Extract the opening line of the entries and every line after it, stopping at and including the line that contains "and pirfenidone (Esbriet)". Do not include pictures.

(Data in this exercise Opens)

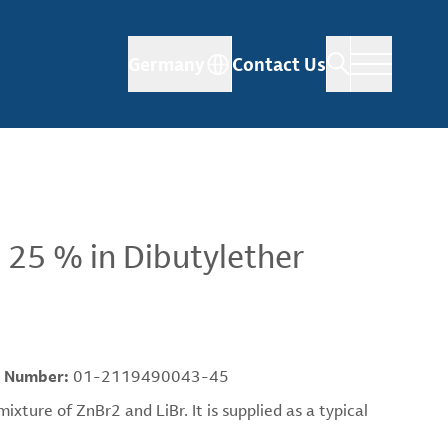
Germany
Contact Us
 25 % in Dibutylether
 Number:
01-2119490043-45
ture of ZnBr2 and LiBr. It is supplied as a typical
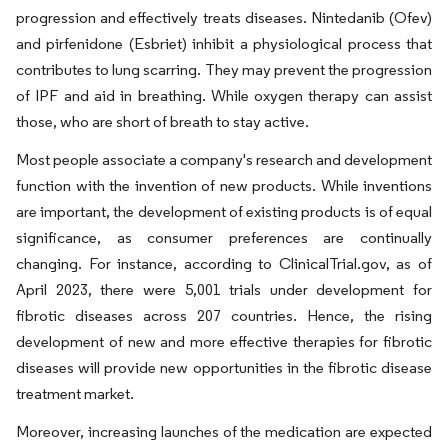
progression and effectively treats diseases. Nintedanib (Ofev)
and pirfenidone (Esbriet) inhibit a physiological process that
contributes to lung scarring. They may prevent the progression
of IPF and aid in breathing. While oxygen therapy can assist
those, who are short of breath to stay active.
Most people associate a company's research and development
function with the invention of new products. While inventions
are important, the development of existing products is of equal
significance, as consumer preferences are continually
changing. For instance, according to ClinicalTrial.gov, as of
April 2023, there were 5,001 trials under development for
fibrotic diseases across 207 countries. Hence, the rising
development of new and more effective therapies for fibrotic
diseases will provide new opportunities in the fibrotic disease
treatment market.
Moreover, increasing launches of the medication are expected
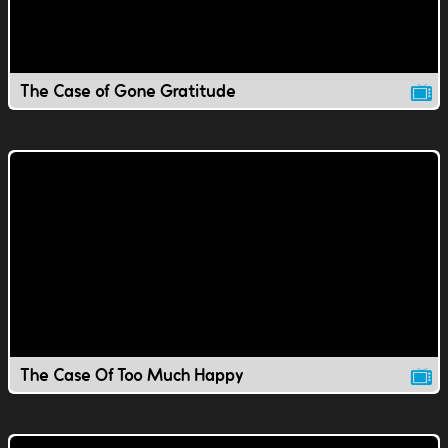
The Case of Gone Gratitude
The Case Of Too Much Happy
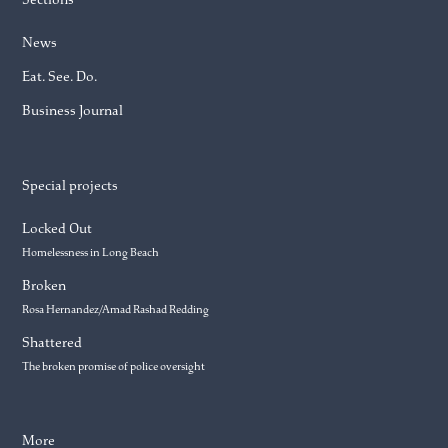
News
Eat. See. Do.
Business Journal
Special projects
Locked Out
Homelessness in Long Beach
Broken
Rosa Hernandez/Amad Rashad Redding
Shattered
The broken promise of police oversight
More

(Data in this exercise Closes)

• Output:
Germany
Contact Us
 25 % in Dibutylether
 Number:
01-2119490043-45
ture of ZnBr2 and LiBr. It is supplied as a typical
progression and effectively treats diseases. Nintedanib (Ofev)
and pirfenidone (Esbriet) inhibit a physiological process that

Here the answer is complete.